▸ DATA TO USE:

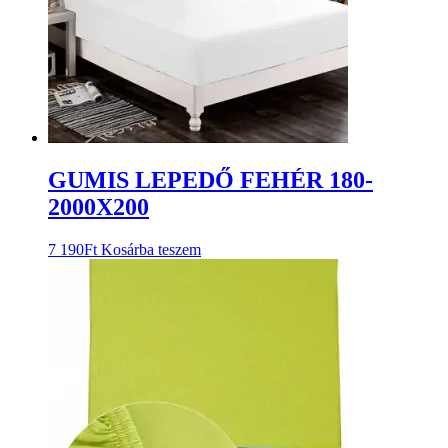
GUMIS LEPEDŐ FEHÉR 180-
2000X200
7 190
Ft
Kosárba teszem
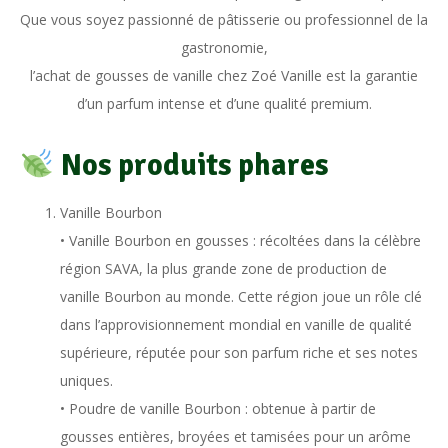
Que vous soyez passionné de pâtisserie ou professionnel de la
gastronomie,
l’achat de gousses de vanille chez Zoé Vanille est la garantie
d’un parfum intense et d’une qualité premium.
Nos produits phares
Vanille Bourbon
• Vanille Bourbon en gousses : récoltées dans la célèbre
région SAVA, la plus grande zone de production de
vanille Bourbon au monde. Cette région joue un rôle clé
dans l’approvisionnement mondial en vanille de qualité
supérieure, réputée pour son parfum riche et ses notes
uniques.
• Poudre de vanille Bourbon : obtenue à partir de
gousses entières, broyées et tamisées pour un arôme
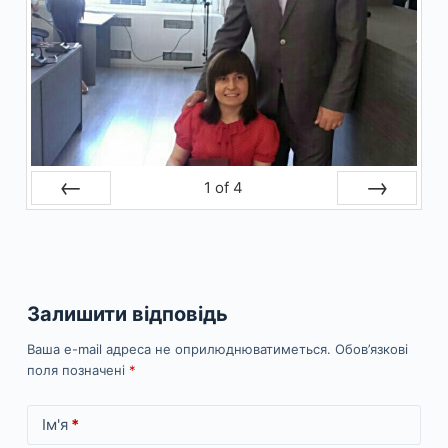
1
of
4
Prev
Next
Залишити відповідь
Ваша e-mail адреса не оприлюднюватиметься.
Обов’язкові
поля позначені
*
Ім'я
*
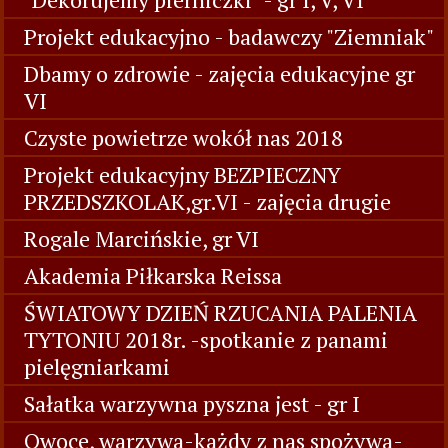
Projekt edukacyjno - badawczy "Ziemniak"
Dbamy o zdrowie - zajęcia edukacyjne gr
VI
Czyste powietrze wokół nas 2018
Projekt edukacyjny BEZPIECZNY
PRZEDSZKOLAK,gr.VI - zajęcia drugie
Rogale Marcińskie, gr VI
Akademia Piłkarska Reissa
ŚWIATOWY DZIEŃ RZUCANIA PALENIA
TYTONIU 2018r. -spotkanie z panami
pielęgniarkami
Sałatka warzywna pyszna jest - gr I
Owoce, warzywa-każdy z nas spożywa-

▸ WORK ITEM: With pictures excluded, the data must be transcribed in full and to the letter.

▸ EXERCISE RESPONSE:
GUMIS LEPEDŐ FEHÉR 180-
2000X200
7 190
Ft
Kosárba teszem
Que vous soyez passionné de pâtisserie ou professionnel de la
gastronomie,
l’achat de gousses de vanille chez Zoé Vanille est la garantie
d’un parfum intense et d’une qualité premium.
Nos produits phares
Vanille Bourbon
• Vanille Bourbon en gousses : récoltées dans la célèbre
région SAVA, la plus grande zone de production de
vanille Bourbon au monde. Cette région joue un rôle clé
dans l’approvisionnement mondial en vanille de qualité
supérieure, réputée pour son parfum riche et ses notes
uniques.
• Poudre de vanille Bourbon : obtenue à partir de
gousses entières, broyées et tamisées pour un arôme
1
of
4
Prev
Next
Залишити відповідь
Ваша e-mail адреса не оприлюднюватиметься.
Обов’язкові
поля позначені
*
Ім'я
*
Projekt edukacyjno - badawczy "Ziemniak"
Dbamy o zdrowie - zajęcia edukacyjne gr
VI
Czyste powietrze wokół nas 2018
Projekt edukacyjny BEZPIECZNY
PRZEDSZKOLAK,gr.VI - zajęcia drugie
Rogale Marcińskie, gr VI
Akademia Piłkarska Reissa
ŚWIATOWY DZIEŃ RZUCANIA PALENIA
TYTONIU 2018r. -spotkanie z panami
pielęgniarkami
Sałatka warzywna pyszna jest - gr I
Owoce, warzywa-każdy z nas spożywa-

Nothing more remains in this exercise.